Stablecoins Recognised as FX Instruments: Brazil’s central bank has ruled that all payments and transfers involving stablecoins will now be treated as foreign exchange operations, subjecting them to the same legal and compliance standards as traditional FX transactions.

New Licensing Framework for Crypto Firms: Under Resolutions 519, 520, and 521, the Banco Central do Brasil introduced operational and authorisation rules for Sociedades Prestadoras de Serviços de Ativos Virtuais (SPSAVs) — a new category of licensed virtual asset service providers.

Stronger Oversight and Compliance Requirements: The updated framework expands anti-money laundering (AML) and counter-terrorism financing (CFT) obligations for crypto firms, requires capital adequacy, and mandates local registration for foreign service providers operating in Brazil.

Brazil’s central bank has issued fresh rules that classify stablecoin-related payments and transfers as foreign exchange operations.

Overview

The measures by the Banco Central do Brasil (BCB) are part of its broader push to regulate virtual assets more strictly. Under the new framework issued on Monday, any transaction involving fiat-pegged virtual assets — including purchases, sales, exchanges, or payments made using stablecoins — will be treated like a foreign-exchange operation.

That means they fall under the same legal and compliance rules as FX trades, rather than being treated purely as crypto transactions. These rules will take effect in February 2026. The shift is part of Brazil’s implementation of its crypto legal framework (approved in 2022), now backed by supporting regulation from the central bank.

Regulatory Implications & Obligations

By classifying stablecoins under FX law, Brazil is extending anti-money laundering (AML) and counter-terrorism financing (CFT) standards to stablecoin-related activity. Virtual-asset service providers (VASPs) will have to meet governance, transparency, internal control, security, and licensing requirements similar to those in the foreign-exchange sector. For example, CoinDesk reports that the framework imposes capital-holding requirements on crypto firms, with some needing a minimum capital of several million reais.

There are also transaction-level restrictions. One report notes that transfers involving stablecoins may be capped at about US$100,000 per transaction under certain circumstances. Additionally, firms must report international crypto-asset transfers or stablecoin-based payments to the central bank under new reporting requirements.

Foreign companies providing crypto services to Brazilians must establish a local presence or entity in Brazil to comply.

Rational & Industry Reaction

The central bank says the driving concern is risk: stablecoins are increasingly used for payments and cross-border transfers rather than speculation, and Brazil is seeing growing volumes of capital flow via these channels.

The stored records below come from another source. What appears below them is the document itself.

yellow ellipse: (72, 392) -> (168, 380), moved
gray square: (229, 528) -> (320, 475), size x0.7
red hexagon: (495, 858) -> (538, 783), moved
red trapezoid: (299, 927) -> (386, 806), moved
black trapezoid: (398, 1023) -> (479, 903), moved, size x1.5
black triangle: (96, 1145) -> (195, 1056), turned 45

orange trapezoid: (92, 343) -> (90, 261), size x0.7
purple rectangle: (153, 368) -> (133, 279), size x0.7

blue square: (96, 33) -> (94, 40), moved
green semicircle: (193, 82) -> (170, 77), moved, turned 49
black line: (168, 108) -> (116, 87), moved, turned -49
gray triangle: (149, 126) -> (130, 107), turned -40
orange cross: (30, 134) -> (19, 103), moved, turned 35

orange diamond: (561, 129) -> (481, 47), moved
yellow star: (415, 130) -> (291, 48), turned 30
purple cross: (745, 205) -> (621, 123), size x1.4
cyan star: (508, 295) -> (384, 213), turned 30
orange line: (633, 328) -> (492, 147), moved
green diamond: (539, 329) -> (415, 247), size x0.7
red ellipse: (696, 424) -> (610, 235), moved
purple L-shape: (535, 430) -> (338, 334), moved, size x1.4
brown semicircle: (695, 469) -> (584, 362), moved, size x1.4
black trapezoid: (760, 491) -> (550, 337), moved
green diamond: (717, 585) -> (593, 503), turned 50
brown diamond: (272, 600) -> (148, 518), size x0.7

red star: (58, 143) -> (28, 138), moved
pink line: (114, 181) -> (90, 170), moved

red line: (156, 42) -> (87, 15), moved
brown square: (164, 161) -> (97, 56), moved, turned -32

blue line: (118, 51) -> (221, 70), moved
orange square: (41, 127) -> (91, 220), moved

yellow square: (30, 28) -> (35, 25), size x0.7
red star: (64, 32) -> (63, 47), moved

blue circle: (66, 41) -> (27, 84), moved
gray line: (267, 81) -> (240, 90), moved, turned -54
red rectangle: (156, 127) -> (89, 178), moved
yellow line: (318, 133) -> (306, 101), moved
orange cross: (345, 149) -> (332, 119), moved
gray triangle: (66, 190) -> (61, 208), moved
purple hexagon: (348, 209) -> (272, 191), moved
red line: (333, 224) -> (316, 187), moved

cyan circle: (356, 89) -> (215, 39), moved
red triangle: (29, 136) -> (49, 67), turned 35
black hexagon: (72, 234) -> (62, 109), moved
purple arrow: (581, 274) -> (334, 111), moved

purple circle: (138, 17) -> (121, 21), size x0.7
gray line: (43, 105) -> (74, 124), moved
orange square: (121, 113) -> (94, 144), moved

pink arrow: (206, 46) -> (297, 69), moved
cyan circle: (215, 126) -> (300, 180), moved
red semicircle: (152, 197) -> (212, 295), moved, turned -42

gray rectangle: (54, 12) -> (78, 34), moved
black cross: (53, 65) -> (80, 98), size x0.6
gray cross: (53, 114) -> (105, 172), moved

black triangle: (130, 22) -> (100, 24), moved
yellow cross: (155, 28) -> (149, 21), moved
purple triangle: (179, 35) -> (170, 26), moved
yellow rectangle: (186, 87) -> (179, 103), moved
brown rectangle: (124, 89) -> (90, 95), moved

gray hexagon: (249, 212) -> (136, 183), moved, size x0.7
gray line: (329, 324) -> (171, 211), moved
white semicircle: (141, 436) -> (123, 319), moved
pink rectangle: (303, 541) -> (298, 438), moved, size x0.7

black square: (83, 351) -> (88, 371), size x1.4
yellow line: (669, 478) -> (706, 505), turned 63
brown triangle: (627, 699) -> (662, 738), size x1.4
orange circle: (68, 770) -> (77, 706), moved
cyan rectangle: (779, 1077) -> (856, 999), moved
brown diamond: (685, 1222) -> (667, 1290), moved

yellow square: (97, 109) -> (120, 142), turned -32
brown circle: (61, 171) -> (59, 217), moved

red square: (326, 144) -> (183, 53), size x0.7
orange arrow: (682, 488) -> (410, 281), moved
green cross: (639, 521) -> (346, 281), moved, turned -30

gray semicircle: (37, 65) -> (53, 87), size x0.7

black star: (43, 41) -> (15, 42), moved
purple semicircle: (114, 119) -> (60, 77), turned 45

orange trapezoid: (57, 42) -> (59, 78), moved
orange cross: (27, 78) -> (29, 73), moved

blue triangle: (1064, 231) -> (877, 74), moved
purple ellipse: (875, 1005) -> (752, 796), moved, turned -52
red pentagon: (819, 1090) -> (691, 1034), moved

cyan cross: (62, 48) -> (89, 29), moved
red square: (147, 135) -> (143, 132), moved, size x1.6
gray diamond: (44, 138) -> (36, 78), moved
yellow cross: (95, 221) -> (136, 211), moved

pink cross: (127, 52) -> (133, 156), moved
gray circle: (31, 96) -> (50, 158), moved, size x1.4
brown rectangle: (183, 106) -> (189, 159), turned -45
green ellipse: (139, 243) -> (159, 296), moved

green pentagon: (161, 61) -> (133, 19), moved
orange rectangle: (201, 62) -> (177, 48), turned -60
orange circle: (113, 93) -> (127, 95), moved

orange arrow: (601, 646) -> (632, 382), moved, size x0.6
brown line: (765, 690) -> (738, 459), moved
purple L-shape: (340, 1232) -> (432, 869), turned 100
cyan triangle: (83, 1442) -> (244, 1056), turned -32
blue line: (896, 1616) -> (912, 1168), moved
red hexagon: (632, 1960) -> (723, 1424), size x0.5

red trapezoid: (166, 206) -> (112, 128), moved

Officials have cited concerns about the potential for stablecoins to be used to bypass financial system controls, thereby increasing the volatility of capital movements. By folding stablecoin payments into foreign exchange regulations, Brazil aims to reduce fraud, scams, money-laundering risk, and financial crime associated with virtual-asset flows.

Crypto industry observers note that the changes increase the compliance burden on exchanges and service providers, raise operational costs, and potentially limit certain types of cross-border transactions. At the same time, the shift offers clearer legal certainty and better integration of crypto-asset operations into Brazil’s mainstream financial-regulatory framework.